To say that “cults are bad” is rather like saying “television is bad.” I think you have to be somewhat more discriminating and say that BAD cults are bad (just as BAD television is bad). The media love “bad cult” stories, because they can always let themselves go to town on them without fear of reprisal. The first thing a news editor does with any kind of cult story is to send reporters out looking for disaffected members who will dish some dirt on the cult. Not surprisingly they generally find someone who will make any accusation you want to hear. Are cult members locked up? Sure. Tortured? You bet! Child abuse? Nonstop!! Even Janet Reno trotted out her innuendos about child abuse once it was decided to destroy the Branch Davidian at Waco (where not a single person had ever been charged with a single crime). After the siege began there, members who had been away from the compound, far from seizing this opportunity to “escape,” actually snuck back INTO the compound, where our noble guardians of public morals ultimately turned them into charred corpses.

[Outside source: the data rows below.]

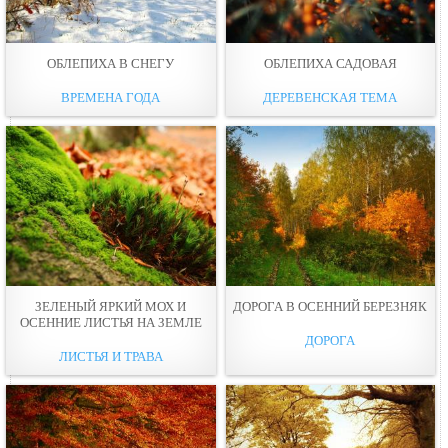
ОБЛЕПИХА В СНЕГУ
ОБЛЕПИХА САДОВАЯ
ВРЕМЕНА ГОДА
ДЕРЕВЕНСКАЯ ТЕМА
ЗЕЛЕНЫЙ ЯPКИЙ МОХ И
ДОРОГА В ОСЕННИЙ БЕРЕЗНЯК
ОСЕННИЕ ЛИСТЬЯ НА ЗЕМЛЕ
ДОРОГА
ЛИСТЬЯ И ТРАВА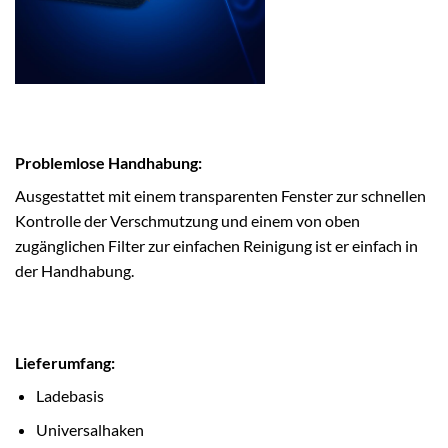
Problemlose Handhabung:
Ausgestattet mit einem transparenten Fenster zur schnellen
Kontrolle der Verschmutzung und einem von oben
zugänglichen Filter zur einfachen Reinigung ist er einfach in
der Handhabung.
Lieferumfang:
Ladebasis
Universalhaken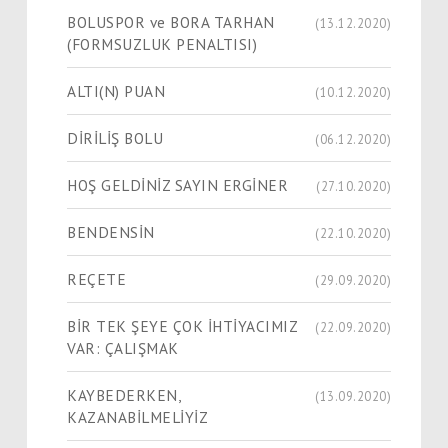
BOLUSPOR ve BORA TARHAN
(13.12.2020)
(FORMSUZLUK PENALTISI)
ALTI(N) PUAN
(10.12.2020)
DİRİLİŞ BOLU
(06.12.2020)
HOŞ GELDİNİZ SAYIN ERGİNER
(27.10.2020)
BENDENSİN
(22.10.2020)
REÇETE
(29.09.2020)
BİR TEK ŞEYE ÇOK İHTİYACIMIZ
(22.09.2020)
VAR: ÇALIŞMAK
KAYBEDERKEN,
(13.09.2020)
KAZANABİLMELİYİZ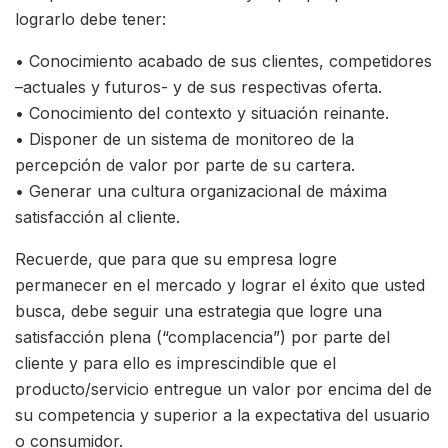
lograrlo debe tener:
• Conocimiento acabado de sus clientes, competidores
–actuales y futuros- y de sus respectivas oferta.
• Conocimiento del contexto y situación reinante.
• Disponer de un sistema de monitoreo de la
percepción de valor por parte de su cartera.
• Generar una cultura organizacional de máxima
satisfacción al cliente.
Recuerde, que para que su empresa logre
permanecer en el mercado y lograr el éxito que usted
busca, debe seguir una estrategia que logre una
satisfacción plena (“complacencia”) por parte del
cliente y para ello es imprescindible que el
producto/servicio entregue un valor por encima del de
su competencia y superior a la expectativa del usuario
o consumidor.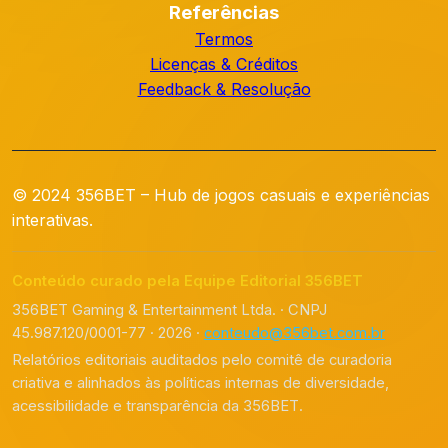
Referências
Termos
Licenças & Créditos
Feedback & Resolução
© 2024 356BET – Hub de jogos casuais e experiências
interativas.
Conteúdo curado pela Equipe Editorial 356BET
356BET Gaming & Entertainment Ltda. · CNPJ
45.987.120/0001-77 · 2026 ·
conteudo@356bet.com.br
Relatórios editoriais auditados pelo comitê de curadoria
criativa e alinhados às políticas internas de diversidade,
acessibilidade e transparência da 356BET.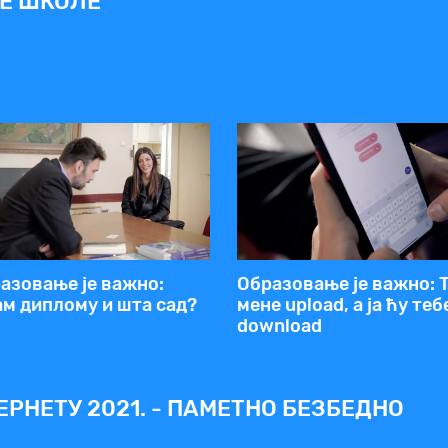
НЕ ШКОЛЕ
азовање је важно:
Образовање је важно: 
м диплому и шта сад?
мене upload, а ја ћу теб
download
РНЕТУ 2021. - ПАМЕТНО БЕЗБЕДНО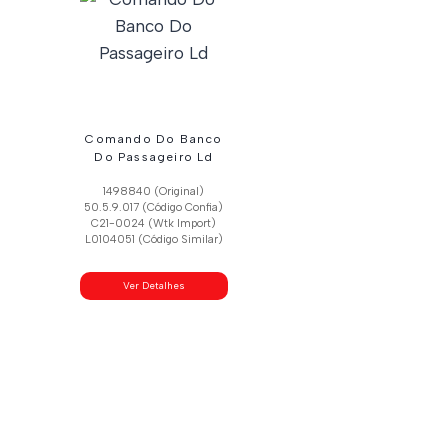
Comando Do Banco
Do Passageiro Ld
1498840 (Original)
50.5.9.017 (Código Confia)
C21-0024 (Wtk Import)
L0104051 (Código Similar)
Ver Detalhes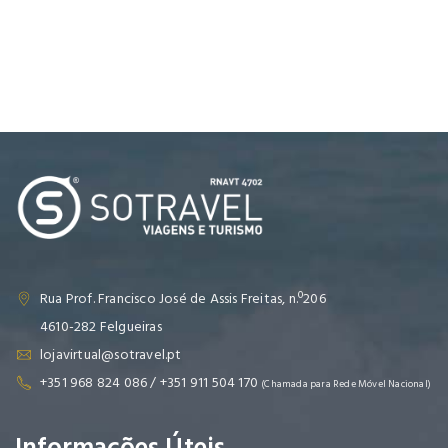
Rua Prof. Francisco José de Assis Freitas, n.º206
4610-282 Felgueiras
lojavirtual@sotravel.pt
+351 968 824 086 / +351 911 504 170
(Chamada para Rede Móvel Nacional)
Informações Úteis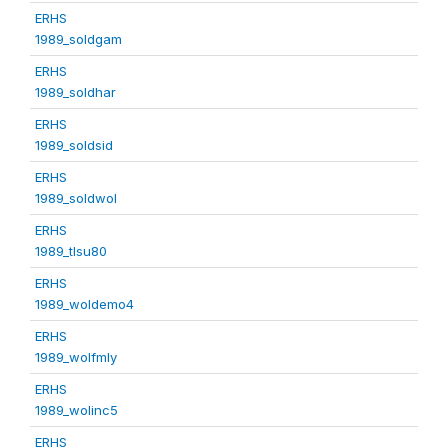
ERHS
1989_soldgam
ERHS
1989_soldhar
ERHS
1989_soldsid
ERHS
1989_soldwol
ERHS
1989_tlsu80
ERHS
1989_woldemo4
ERHS
1989_wolfmly
ERHS
1989_wolinc5
ERHS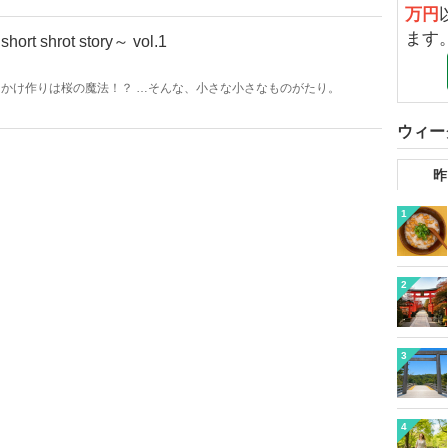
万円
ます
hrot story～ vol.1
かけ作りは桜の魔法！？ …そんな、小さな小さなものがたり。
ウィー
昨
1
2
3
4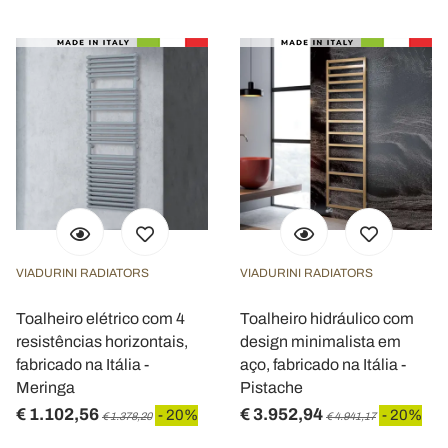
VIADURINI RADIATORS
VIADURINI RADIATORS
Toalheiro elétrico com 4
Toalheiro hidráulico com
resistências horizontais,
design minimalista em
fabricado na Itália -
aço, fabricado na Itália -
Meringa
Pistache
€ 1.102,56
€ 3.952,94
- 20%
- 20%
€ 1.378,20
€ 4.941,17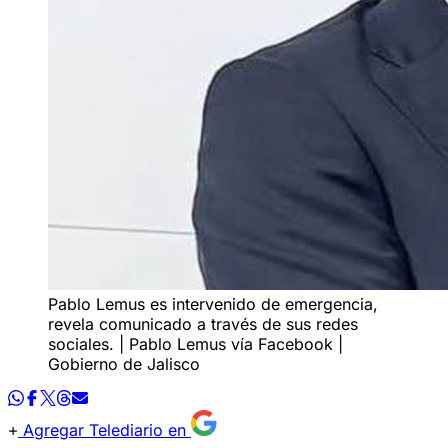
Pablo Lemus es intervenido de emergencia,
revela comunicado a través de sus redes
sociales. | Pablo Lemus vía Facebook |
Gobierno de Jalisco
Agregar Telediario en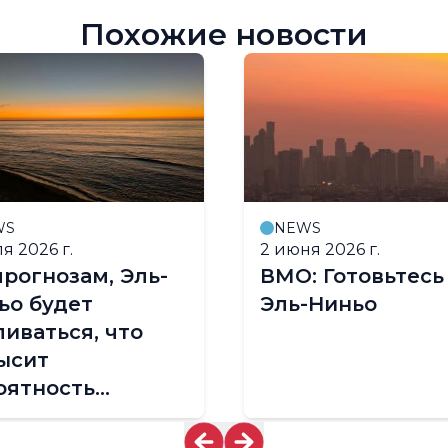
Похожие новости
WS
NEWS
я 2026 г.
2 июня 2026 г.
прогнозам, Эль-
ВМО: Готовьтесь
ьо будет
Эль-Ниньо
ливаться, что
ысит
оятность
тремальных
одных явлений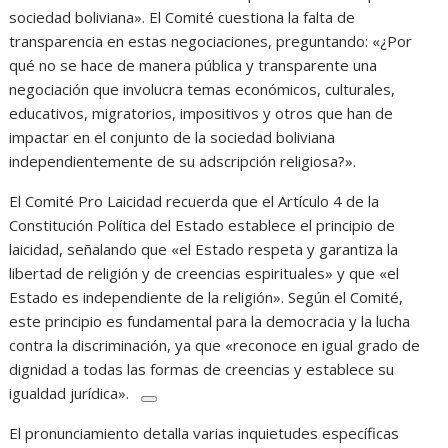
sociedad boliviana». El Comité cuestiona la falta de
transparencia en estas negociaciones, preguntando: «¿Por
qué no se hace de manera pública y transparente una
negociación que involucra temas económicos, culturales,
educativos, migratorios, impositivos y otros que han de
impactar en el conjunto de la sociedad boliviana
independientemente de su adscripción religiosa?».
El Comité Pro Laicidad recuerda que el Artículo 4 de la
Constitución Política del Estado establece el principio de
laicidad, señalando
que «el Estado respeta y garantiza la
libertad de religión y de creencias espirituales» y que «el
Estado es independiente de la religión».
Según el Comité,
este principio es fundamental para la democracia y la lucha
contra la discriminación, ya que «reconoce en igual grado de
dignidad a todas las formas de creencias y establece su
igualdad jurídica».
El pronunciamiento detalla varias inquietudes específicas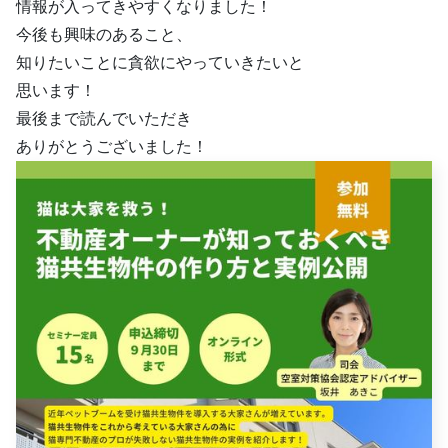
情報が入ってきやすくなりました！
今後も興味のあること、
知りたいことに貪欲にやっていきたいと
思います！
最後まで読んでいただき
ありがとうございました！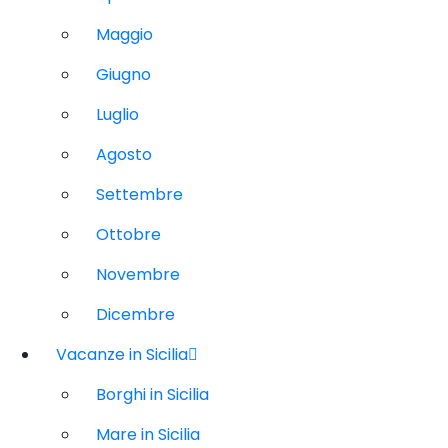
Maggio
Giugno
Luglio
Agosto
Settembre
Ottobre
Novembre
Dicembre
Vacanze in Sicilia
Borghi in Sicilia
Mare in Sicilia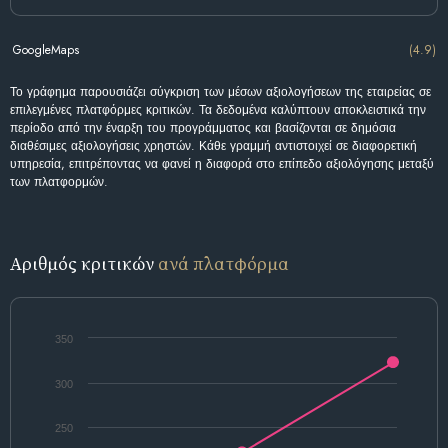
GoogleMaps
(4.9)
Το γράφημα παρουσιάζει σύγκριση των μέσων αξιολογήσεων της εταιρείας σε
επιλεγμένες πλατφόρμες κριτικών. Τα δεδομένα καλύπτουν αποκλειστικά την
περίοδο από την έναρξη του προγράμματος και βασίζονται σε δημόσια
διαθέσιμες αξιολογήσεις χρηστών. Κάθε γραμμή αντιστοιχεί σε διαφορετική
υπηρεσία, επιτρέποντας να φανεί η διαφορά στο επίπεδο αξιολόγησης μεταξύ
των πλατφορμών.
Αριθμός κριτικών
ανά πλατφόρμα
350
300
250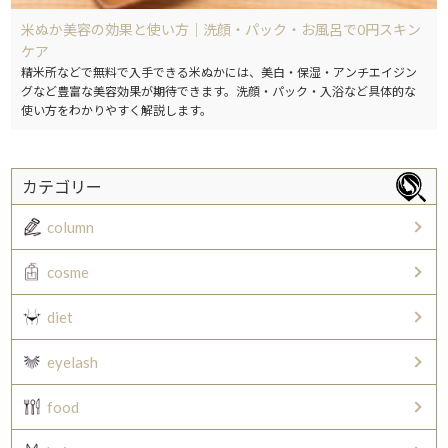
米ぬか美容の効果と使い方｜洗顔・パック・お風呂で0円スキン
ケア
精米所などで無料で入手できる米ぬかには、美白・保湿・アンチエイジン
グなど豊富な美容効果が期待できます。洗顔・パック・入浴など具体的な
使い方をわかりやすく解説します。
カテゴリー
column
cosme
diet
eyelash
food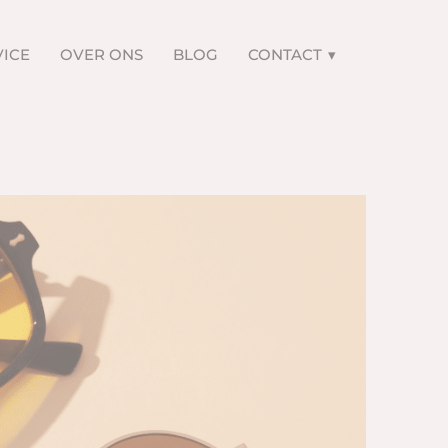
VICE
OVER ONS
BLOG
CONTACT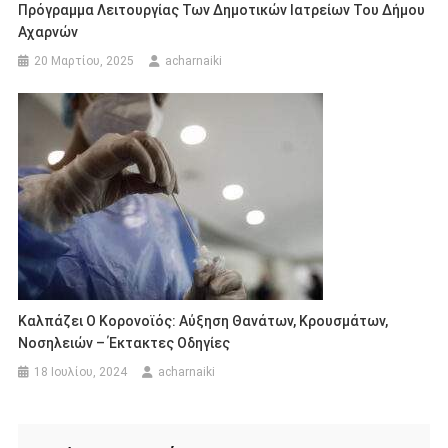
Πρόγραμμα Λειτουργίας Των Δημοτικών Ιατρείων Του Δήμου
Αχαρνών
20 Μαρτίου, 2025
acharnaiki
Καλπάζει Ο Κορονοϊός: Αύξηση Θανάτων, Κρουσμάτων,
Νοσηλειών – Έκτακτες Οδηγίες
18 Ιουλίου, 2024
acharnaiki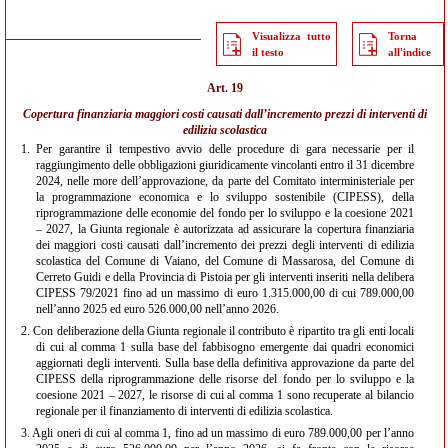
Visualizza tutto
Torna
il testo
all'indice
Art. 19
Copertura finanziaria maggiori costi causati dall’incremento prezzi di interventi di
edilizia scolastica
1.
Per garantire il tempestivo avvio delle procedure di gara necessarie per il
raggiungimento delle obbligazioni giuridicamente vincolanti entro il 31 dicembre
2024, nelle more dell’approvazione, da parte del Comitato interministeriale per
la programmazione economica e lo sviluppo sostenibile (CIPESS), della
riprogrammazione delle economie del fondo per lo sviluppo e la coesione 2021
– 2027, la Giunta regionale è autorizzata ad assicurare la copertura finanziaria
dei maggiori costi causati dall’incremento dei prezzi degli interventi di edilizia
scolastica del Comune di Vaiano, del Comune di Massarosa, del Comune di
Cerreto Guidi e della Provincia di Pistoia per gli interventi inseriti nella delibera
CIPESS 79/2021 fino ad un massimo di euro 1.315.000,00 di cui 789.000,00
nell’anno 2025 ed euro 526.000,00 nell’anno 2026.
2.
Con deliberazione della Giunta regionale il contributo è ripartito tra gli enti locali
di cui al comma 1 sulla base del fabbisogno emergente dai quadri economici
aggiornati degli interventi. Sulla base della definitiva approvazione da parte del
CIPESS della riprogrammazione delle risorse del fondo per lo sviluppo e la
coesione 2021 – 2027, le risorse di cui al comma 1 sono recuperate al bilancio
regionale per il finanziamento di interventi di edilizia scolastica.
3.
Agli oneri di cui al comma 1, fino ad un massimo di euro 789.000,00 per l’anno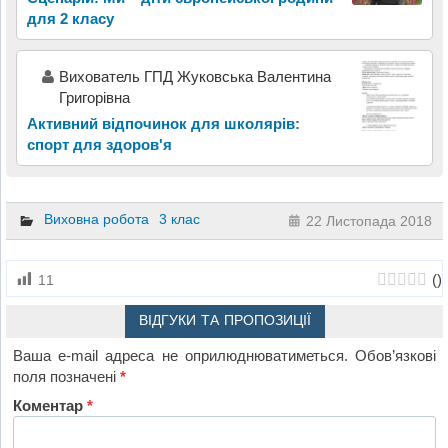
для 2 класу
Вихователь ГПД Жуковська Валентина
Григорівна
Активний відпочинок для школярів:
спорт для здоров'я
Виховна робота
3 клас
22 Листопада 2018
(
)
11
ВІДГУКИ ТА ПРОПОЗИЦІЇ
Ваша e-mail адреса не оприлюднюватиметься.
Обов’язкові
поля позначені
*
Коментар
*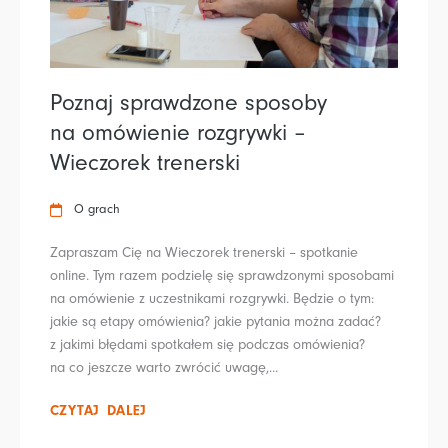
Poznaj sprawdzone sposoby
na omówienie rozgrywki –
Wieczorek trenerski
O grach
Zapraszam Cię na Wieczorek trenerski – spotkanie
online. Tym razem podzielę się sprawdzonymi sposobami
na omówienie z uczestnikami rozgrywki. Będzie o tym:
jakie są etapy omówienia? jakie pytania można zadać?
z jakimi błędami spotkałem się podczas omówienia?
na co jeszcze warto zwrócić uwagę,...
CZYTAJ DALEJ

Some marriage partners turn out to be abusive, but this doesn’t make sense as an argument against marriage. Some cults turn out to be bad for their members, but this doesn’t make sense as an argument against cults.

The American Heritage Dictionary defines a cult as “A religion or religious sect generally considered to be extremist or false, with its followers often living in an unconventional manner under the guidance of an authoritarian, charismatic leader.” Does the fact that it’s”generally considered” to be extremist or false mean that people shouldn’t be allowed to belong to it? In the Roman world, Christianity was considered “extremist and false.” Is living in “an unconventional manner” something to be outlawed? Is there something wrong with following an “authoritarian, charismatic leader”? Moses, Jesus, and Muhammad were all “authoritarian, charismatic” leaders.